Journal of Saudi Chemical Society (Apr 2021)
Synthesis, characterization, DFT calculation, biological and molecular docking of Cu(II) complex of pyrimidine derived Schiff base ligand
Abstract
Biologically active Cu(II) complex was synthesized from pyrimidine based Schiff base ligand 4-choloro-2-(((4,6-dimethoxypyrimidin-2-yl)imino)methyl)phenol. The prepared ligand and its Cu(II) complex were characterized by analytical and spectroscopic techniques. Molar conductance result suggests that prepared Cu(II) complex has non-electrolytic nature. Elemental and ESI-MS spectroscopic result shows that stoichiometry of ligand and Cu(II) complex are 1:1 ratio. Spectroscopic results reveal that proposed structure of Cu(II) complex possess square planar geometry. The molecular geometry of ligand and its complex were studied by DFT calculation. Antimicrobial activity of prepared compounds was screened against Bacillus subtilis (B. subtilis), Escherichia coli (E. coli) and Staphylococcus aureus (Stap. aureus), Aspergillus niger (A. niger), Candida albicans (C. albicans) and Mucor indicus (M. indicus).
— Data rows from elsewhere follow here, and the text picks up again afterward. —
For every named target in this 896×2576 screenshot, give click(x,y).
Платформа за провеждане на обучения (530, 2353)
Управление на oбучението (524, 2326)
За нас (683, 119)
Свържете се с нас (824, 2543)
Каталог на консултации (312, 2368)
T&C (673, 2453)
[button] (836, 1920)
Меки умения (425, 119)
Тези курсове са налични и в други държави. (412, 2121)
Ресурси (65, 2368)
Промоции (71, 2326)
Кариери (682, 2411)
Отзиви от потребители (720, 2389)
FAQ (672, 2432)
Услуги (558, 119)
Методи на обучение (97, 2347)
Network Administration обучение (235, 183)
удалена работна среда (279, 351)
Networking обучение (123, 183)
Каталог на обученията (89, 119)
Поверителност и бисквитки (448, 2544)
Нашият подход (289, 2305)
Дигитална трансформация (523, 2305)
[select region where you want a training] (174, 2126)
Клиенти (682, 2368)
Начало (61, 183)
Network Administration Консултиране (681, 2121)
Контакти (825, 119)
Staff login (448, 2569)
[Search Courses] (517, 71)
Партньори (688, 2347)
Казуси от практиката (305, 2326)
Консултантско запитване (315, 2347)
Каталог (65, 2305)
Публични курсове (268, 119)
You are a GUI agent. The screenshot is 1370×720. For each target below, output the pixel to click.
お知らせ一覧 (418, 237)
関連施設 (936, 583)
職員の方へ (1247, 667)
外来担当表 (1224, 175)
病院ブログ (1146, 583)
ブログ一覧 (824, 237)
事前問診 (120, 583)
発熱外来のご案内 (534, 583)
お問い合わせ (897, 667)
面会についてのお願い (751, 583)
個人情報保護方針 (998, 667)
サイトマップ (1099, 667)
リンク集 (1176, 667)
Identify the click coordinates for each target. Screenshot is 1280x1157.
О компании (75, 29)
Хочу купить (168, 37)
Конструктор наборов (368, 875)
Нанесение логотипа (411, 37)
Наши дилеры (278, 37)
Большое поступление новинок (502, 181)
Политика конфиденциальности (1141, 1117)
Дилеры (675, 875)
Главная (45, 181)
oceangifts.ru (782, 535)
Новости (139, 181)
These results suggest that Cu(II) complex has better antimicrobial activity than ligand. Moreover, the prepared compounds are highly active in B. subtilis bacteria and C. albicans fungi than other microorganisms. Antioxidant activity of prepared compounds were studied by DPPH assay results recommends that Cu(II) complex has better antioxidant activity than ligand. DNA binding nature of prepared compounds with calf thymus (CT) DNA was performed by electronic absorption and viscometric measurements. The result exposed that prepared compounds can interact with CT-DNA through an intercalation mode. BSA binding ability of prepared compounds were studied by electronic absorption technique and the results shows that prepared compounds posses quenching ability with BSA molecules. Furthermore, molecular docking of prepared compounds were investigated with DNA and BSA, and the result suggests the Cu(II) complex has better binding nature than ligand.